Moir Mackenzie
- Born: James Moir Mackenzie 17 October 1886 Sunderland, England
- Died: 22 January 1963 (aged 76) Chichester, England

Rugby union career
- Position: Forward

Amateur team(s)
- Years: Team / Apps / (Points)
- Edinburgh University

Provincial / State sides
- Years: Team / Apps / (Points)
- 1906: Edinburgh District
- 1911: Blues Trial

International career
- Years: Team / Apps / (Points)
- 1905-11: Scotland / 9 / (0)

62nd President of the Scottish Rugby Union
- In office 1948–1949
- Preceded by: Robert Scott
- Succeeded by: Hamish Shaw

= James MacKenzie (rugby union) =

Scotland international rugby union player

Sir James Moir MacKenzie KBE, CMG (17 October 1886 – 22 January 1963) was a Scotland international rugby union player and later director of the Federation of British Industries.

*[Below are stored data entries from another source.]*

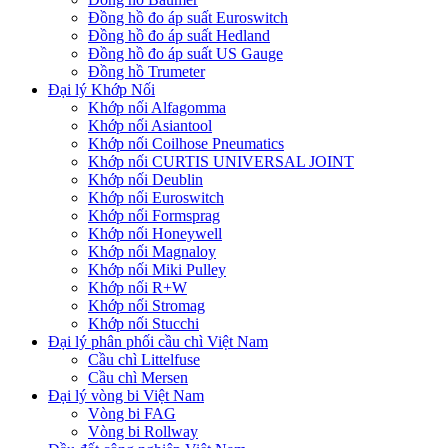
Đồng hồ đo áp suất Euroswitch
Đồng hồ đo áp suất Hedland
Đồng hồ đo áp suất US Gauge
Đồng hồ Trumeter
Đại lý Khớp Nối
Khớp nối Alfagomma
Khớp nối Asiantool
Khớp nối Coilhose Pneumatics
Khớp nối CURTIS UNIVERSAL JOINT
Khớp nối Deublin
Khớp nối Euroswitch
Khớp nối Formsprag
Khớp nối Honeywell
Khớp nối Magnaloy
Khớp nối Miki Pulley
Khớp nối R+W
Khớp nối Stromag
Khớp nối Stucchi
Đại lý phân phối cầu chì Việt Nam
Cầu chì Littelfuse
Cầu chì Mersen
Đại lý vòng bi Việt Nam
Vòng bi FAG
Vòng bi Rollway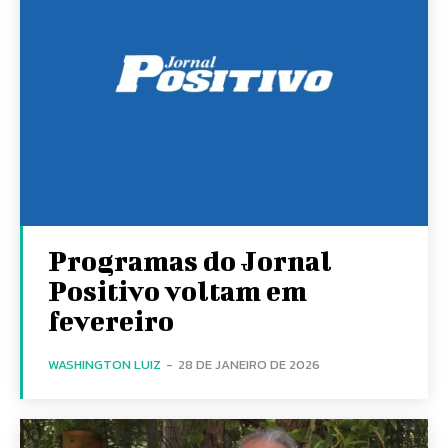
Programas do Jornal
Positivo voltam em
fevereiro
WASHINGTON LUIZ
-
28 DE JANEIRO DE 2026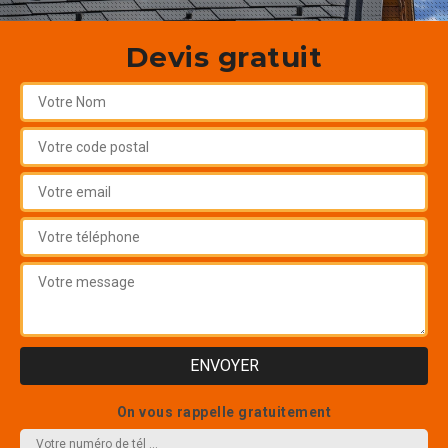
Devis gratuit
On vous rappelle gratuitement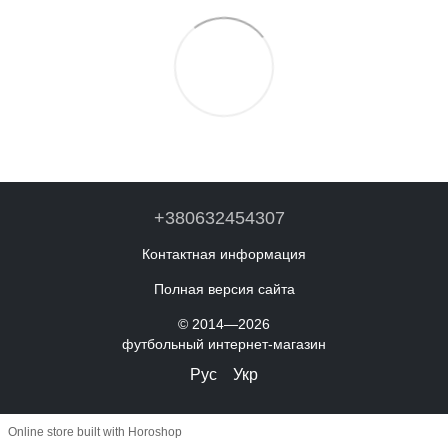
+380632454307
Контактная информация
Полная версия сайта
© 2014—2026
футбольный интернет-магазин
Рус
Укр
Online store built with Horoshop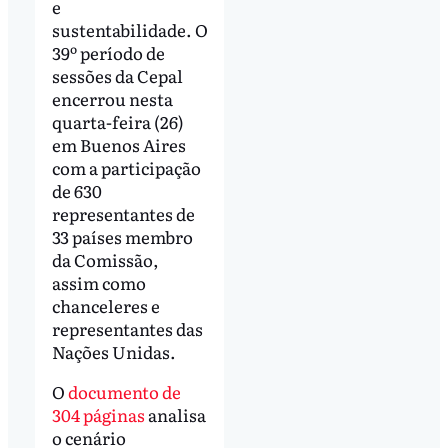
e
sustentabilidade. O
39º período de
sessões da Cepal
encerrou nesta
quarta-feira (26)
em Buenos Aires
com a participação
de 630
representantes de
33 países membro
da Comissão,
assim como
chanceleres e
representantes das
Nações Unidas.
O
documento de
304 páginas
analisa
o cenário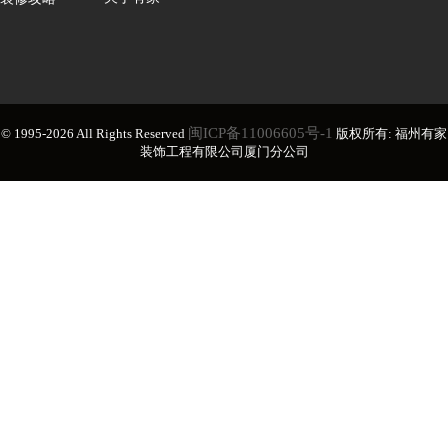
闽ICP备11006605号-1
© 1995-2026 All Rights Reserved
版权所有: 福州有家
装饰工程有限公司厦门分公司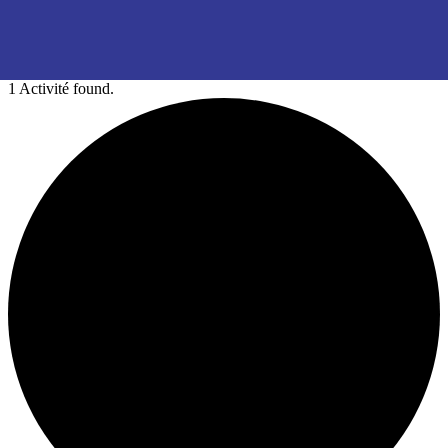
1 Activité found.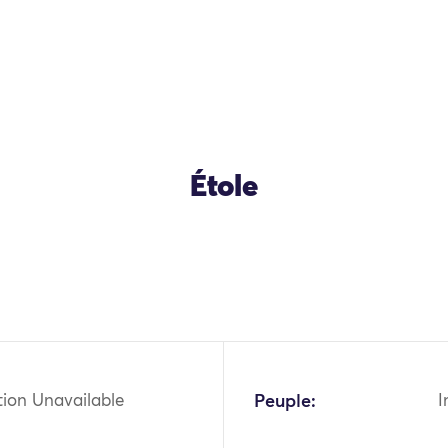
Étole
tion Unavailable
Peuple:
I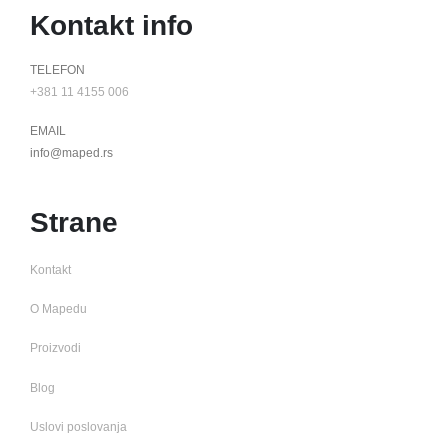
Kontakt info
TELEFON
+381 11 4155 006
EMAIL
info@maped.rs
Strane
Kontakt
O Mapedu
Proizvodi
Blog
Uslovi poslovanja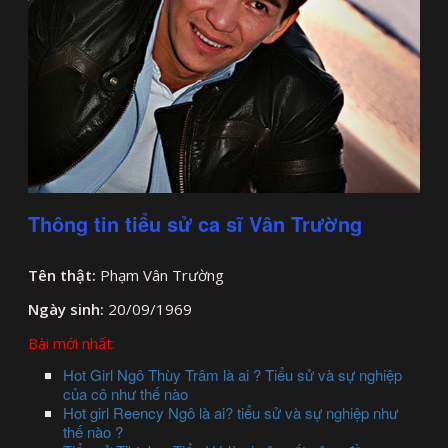
Thông tin tiểu sử ca sĩ Vân Trường
Tên thật:
Phạm Vân Trường
Ngày sinh:
20/09/1969
Bài mới nhất:
Hot Girl Ngô Thùy Trâm là ai ? Tiểu sử và sự nghiệp
của cô như thế nào
Hot girl Reency Ngô là ai? tiểu sử và sự nghiệp như
thế nào ?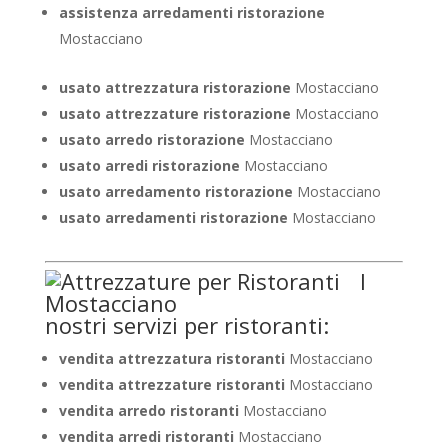
assistenza arredamenti ristorazione
Mostacciano
usato attrezzatura ristorazione
Mostacciano
usato attrezzature ristorazione
Mostacciano
usato arredo ristorazione
Mostacciano
usato arredi ristorazione
Mostacciano
usato arredamento ristorazione
Mostacciano
usato arredamenti ristorazione
Mostacciano
I
nostri servizi per ristoranti:
vendita attrezzatura ristoranti
Mostacciano
vendita attrezzature ristoranti
Mostacciano
vendita arredo ristoranti
Mostacciano
vendita arredi ristoranti
Mostacciano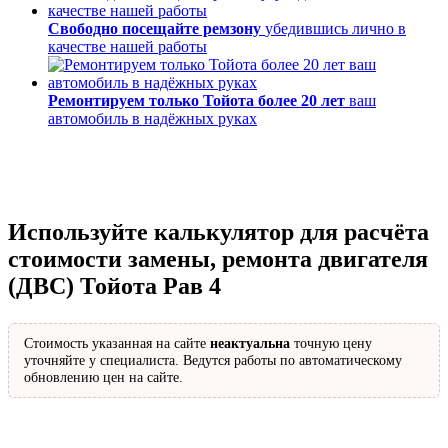
Свободно посещайте ремзону
убедившись лично в
качестве нашей работы
Ремонтируем только Тойота более 20 лет
ваш
автомобиль в надёжных руках
Используйте калькулятор для расчёта
стоимости замены, ремонта двигателя
(ДВС) Тойота Рав 4
Стоимость указанная на сайте
неактуальна
точную цену
уточняйте у специалиста. Ведутся работы по автоматическому
обновлению цен на сайте.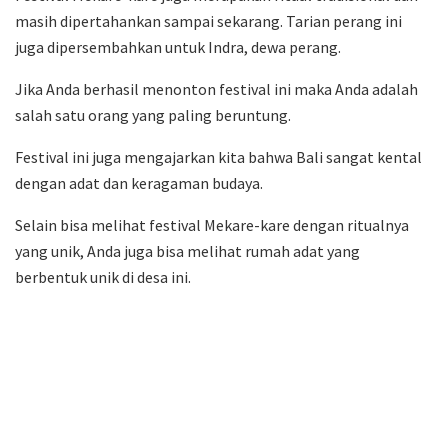
masih dipertahankan sampai sekarang. Tarian perang ini
juga dipersembahkan untuk Indra, dewa perang.
Jika Anda berhasil menonton festival ini maka Anda adalah
salah satu orang yang paling beruntung.
Festival ini juga mengajarkan kita bahwa Bali sangat kental
dengan adat dan keragaman budaya.
Selain bisa melihat festival Mekare-kare dengan ritualnya
yang unik, Anda juga bisa melihat rumah adat yang
berbentuk unik di desa ini.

He was the 62nd President of the Scottish Rugby Union.

==Rugby union career==

===Amateur career===

He played for Edinburgh University.

===Provincial career===

He played for Edinburgh District in the inter-city match of 1906.

He played for the Blues Trial side against the Whites Trial side on 21 January 1911 while still with Edinburgh University.

===International career===

He was capped nine times for Scotland between 1905 and 1911.

===Administrative career===

He was President of the Scottish Rugby Union for the period 1948 to 1949.